Work task: Find "ジ・旅行などを徒然に書き綴っています。" and "阪神vs中日(2025年8月20日京" in the records below. Copy the lines holding them and every line between, exactly, and no others.

Input records:
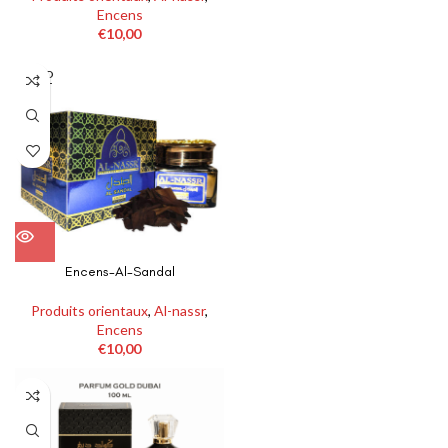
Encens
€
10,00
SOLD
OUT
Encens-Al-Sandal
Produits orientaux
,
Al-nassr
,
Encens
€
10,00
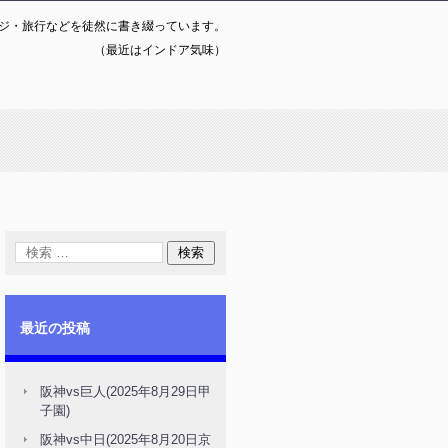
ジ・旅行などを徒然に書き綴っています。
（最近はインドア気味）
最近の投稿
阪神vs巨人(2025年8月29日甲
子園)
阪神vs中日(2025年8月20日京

--

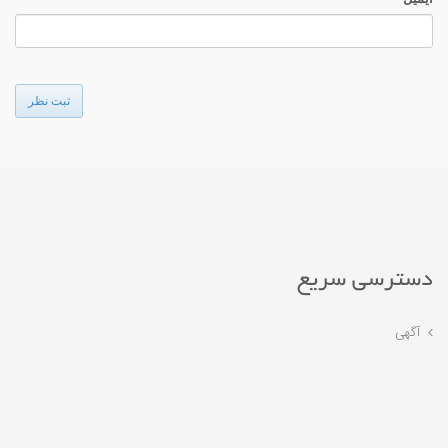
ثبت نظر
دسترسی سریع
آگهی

Reply:
ジ・旅行などを徒然に書き綴っています。
（最近はインドア気味）
最近の投稿
阪神vs巨人(2025年8月29日甲
子園)
阪神vs中日(2025年8月20日京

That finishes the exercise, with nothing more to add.